Cladoosby was also instrumental, working alongside former Superintendent Tim Bruce, in providing paraprofessionals to assist teachers in La Conner classrooms.

“That year in December, on Tim’s birthday,” said Cladoosby, “the Senate approved the first three paraprofessionals and when I called him on that day he said it was the best present he had received. Now we have 13 paraprofessionals working in our Birth-to-Six Program through high school.”

Cladoosby touts a bevy of other accomplishments, each of which he shares with fellow Senators.

“Our drug and alcohol recovery program is one of the best in the country,” he said. “What the Senate has been able to do is nothing short of a miracle. The statistic I grew up reading and hearing was tribes have the highest rate of drug and alcohol abuse than any other group in the United States.

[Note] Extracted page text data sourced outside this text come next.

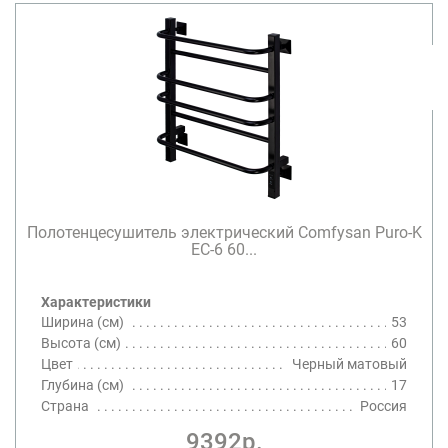
Полотенцесушитель электрический Comfysan Puro-K
EC-6 60...
Характеристики
Ширина (см)
53
Высота (см)
60
Цвет
Черный матовый
Глубина (см)
17
Страна
Россия
9392р.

“When we experienced our first heroin overdose death here at Swinomish,” Cladoosby noted, “we started the ‘This Has to Stop’ initiative and as a result we have saved many tribal members’ lives. The Tribe now runs the Didgwalic outpatient treatment center. We also serve non-tribal members, who make up 80 per cent of our clientele and come from four different counties in our area. We are currently at capacity, serving 250 patients, and we are now in the process of expanding to be able to serve 500 patients.”

Four years ago, the Swinomish Senate approved the first Dental Health Aid Therapist Program in the Lower 48 states, an action that was reported in a two-page front section feature in the New York Times.

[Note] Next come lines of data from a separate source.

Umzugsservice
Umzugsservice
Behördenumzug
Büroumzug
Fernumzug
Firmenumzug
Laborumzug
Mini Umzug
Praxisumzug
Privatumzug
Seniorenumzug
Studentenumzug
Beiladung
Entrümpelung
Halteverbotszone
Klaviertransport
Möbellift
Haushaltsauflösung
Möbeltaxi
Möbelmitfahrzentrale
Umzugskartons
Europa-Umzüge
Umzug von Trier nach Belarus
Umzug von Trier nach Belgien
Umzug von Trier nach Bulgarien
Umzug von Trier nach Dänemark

“We now have three therapists and two of them are Tribal members serving our people,” said Cladoosby. “This once again is a model for other tribes to follow. We worked with Skagit Valley College to have this taught at their school and they agreed to do it. Soon in the future our members will not have to go to Alaska to be trained. They will only have to go to Mount Vernon.”

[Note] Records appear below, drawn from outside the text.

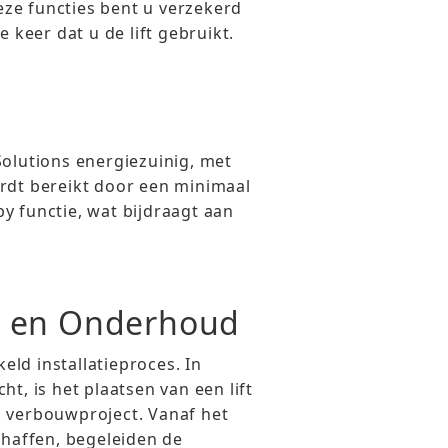
ze functies bent u verzekerd
e keer dat u de lift gebruikt.
Solutions energiezuinig, met
ordt bereikt door een minimaal
y functie, wat bijdraagt aan
ie en Onderhoud
ld installatieproces. In
t, is het plaatsen van een lift
d verbouwproject. Vanaf het
chaffen, begeleiden de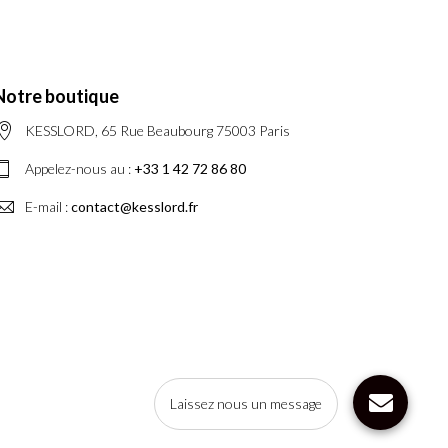
Notre boutique
KESSLORD, 65 Rue Beaubourg 75003 Paris
Appelez-nous au :
+33 1 42 72 86 80
E-mail :
contact@kesslord.fr
Laissez nous un message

Cladoosby likewise praises the development of a Swinomish social services umbrella that covers free eyeglasses, hearing aids and orthodontic braces for members; back-to-school funds for Tribal youth to purchase new clothes and shoes and pay for school athletic team fees; a youth recreation/prevention program; utility subsidies for elders and others; fuel discounts; trips for elders; cultural activities, including those related to Canoe Journey support; monthly community dinners; Christmas money for Tribal members; and assistance covering funeral expenses.

“Those,” Cladoosby stressed, “are just some of the things our Senate has put in place for our members.”

Cladoosby also alludes to economic diversity and growth on Swinomish Reservation that has evolved over the course of two generations. The Tribe has grown from a 40-person payroll when Cladoosby graduated from La Conner High to one of Skagit County’s largest employers, with over 1,000 people comprising the Swinomish work force.

“Our infrastructure is amazing,” said Cladoosby, “and being able to contribute almost $30 million in salaries into our local economy is hard to believe. We have made it possible to have a job for every member who is qualified to fill one of these positions.”

Cladoosby was in the first of his seven five-year Tribal Senate terms when Swinomish invested in a bingo hall.

“Thirty-five years later,” he said, “we now operate a casino, hotel, three gas stations, a cannabis store, golf course, oyster sales and our Didgwalic Treatment Center.”

Cladoosby said presiding over NCAI and the Affiliated Tribes of Northwest Indians has opened doors for Swinomish and provided access to high-ranking officials on the national stage.

During the 2016 Tribal Nations Conference in Washington, D.C. it was Cladoosby who wrapped then-President Barack Obama in a ceremonial black-and-red blanket and presented him a woven cedar hat, which Obama called a “moving” gesture.

Sharing the limelight with an American president marked how far Cladoosby has come since his childhood here.

But here is where Cladoosby hopes to remain, preferably at the Tribal Senate table, he said.

“Growing up here and being a lifelong resident,” said Cladoosby, “has allowed me to do things that some only dream of. When I meet youth – and I have met many across the nation – when I leave them I want them to think: ‘when I grow up I want to be a leader like him.’

“That,” Cladoosby insisted, “is how I felt with the leaders we had here at Swinomish.”